Claparede, Edouard (1873-1940)
Claparede, Edouard (1873-1940)
One of the main figures of the child study and progressive education movement in Europe.
Edouard Claparède was one of the leaders in the study and education of children in Europe in the early 1900s. He wrote on numerous subjects, including clinical neurology, perception, animal psychology, hypnosis, hysteria, psychological methodology, the association of ideas, sleep, play, emotions, the empirical control of mediums, the genesis of hypotheses, and the use of film in psychology; he also helped introduce psychoanalysis in the French-speaking world, and pioneered the psychological investigation of judicial testimony.
Claparède's reputation rests on his book Experimental Pedagogy and Psychology of the Child, a remarkable synthesis of the history, problems, and methods of the field, and on his creation in 1912 of the Jean-Jacques Rousseau Institute in Geneva, a center for teacher education and developmental research that became a model for similar institutions throughout the world. Claparède's other books in the area dealt with the "school made to measure," aptitude testing, and "functional education;" they were translated into several languages (but not into English). Claparède believed that the school ought to adapt to the child, and that education ought to be based on child psychology. He thus shared, on the whole, the outlook of such American and European psychologists and educators as G. Stanley Hall, Alfred Binet, John Dewey, or William Stern.
Claparède was born in 1873 in the French-speaking Swiss city of Geneva, in a distinguished bourgeois Protestant family. In 1901, three years after the end of his medical studies, he created the journal Archives de psychologie with his older cousin, the psychologist Theodore Flournoy. In 1908, Claparède succeeded Flournoy as professor of psychology at the University of Geneva, a position he held until his death in 1940.

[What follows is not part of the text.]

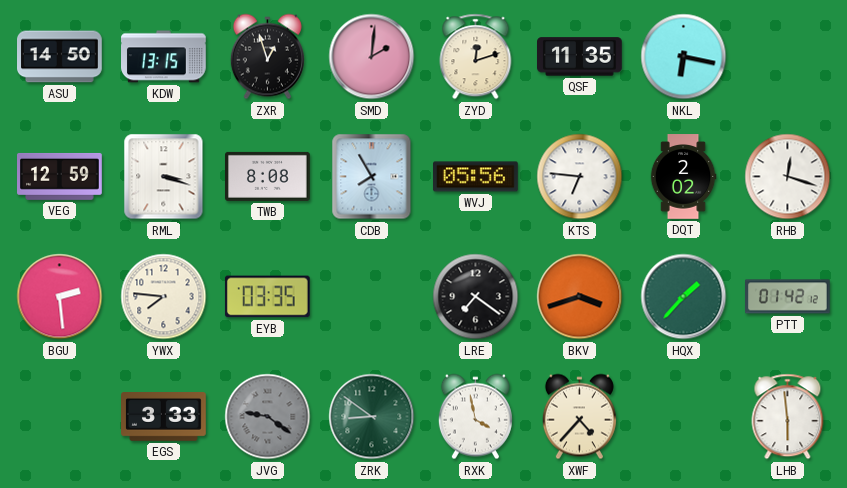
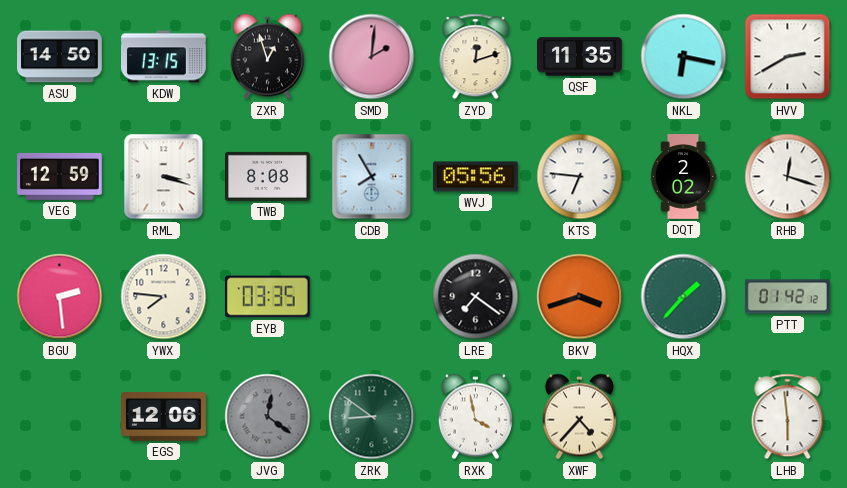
HVV: none -> 2:40
EGS: 3:33 -> 12:06
JVG: 9:21 -> 12:21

Claparède's thinking was characterized by a "functional" approach he first elaborated as a critique of associationism. He applied the postulate that behavior has an adaptive function to several psychological problems, including the development of intelligence. An influential notion of his functionalism (it became central in Piagetian psychology) was the "law of the grasp of consciousness." This "law" is based on the idea that the more often a sort of behavior or judgment has been used automatically or by habit, the harder it is to become aware of it. The process of taking cognizance of one's intellectual operations is thus a key in the growth of intelligence.
While trying to synthesize child psychology and education, Claparède enhanced the psychologist's role as expert on mental development, tests, and other aspects of school psychology. Through his publications, his establishment of the Rousseau Institute, and his activities as educational consultant for different countries, he provided a significant impetus to the field of child development in Europe. Jean Piaget, whose career took place for the most part at the Rousseau Institute, was his main intellectual heir.
Claparède, E. "Autobiography." In C. Murchison, ed., A History of Psychology in Autobiography, Worcester, MA: Clark University Press, 1930.
Trombetta, C. Edouard Claparède psicologo, Rome, Italy: Armando, 1989.
Revue suisse de psychologie 33 (3), special issue, 1974.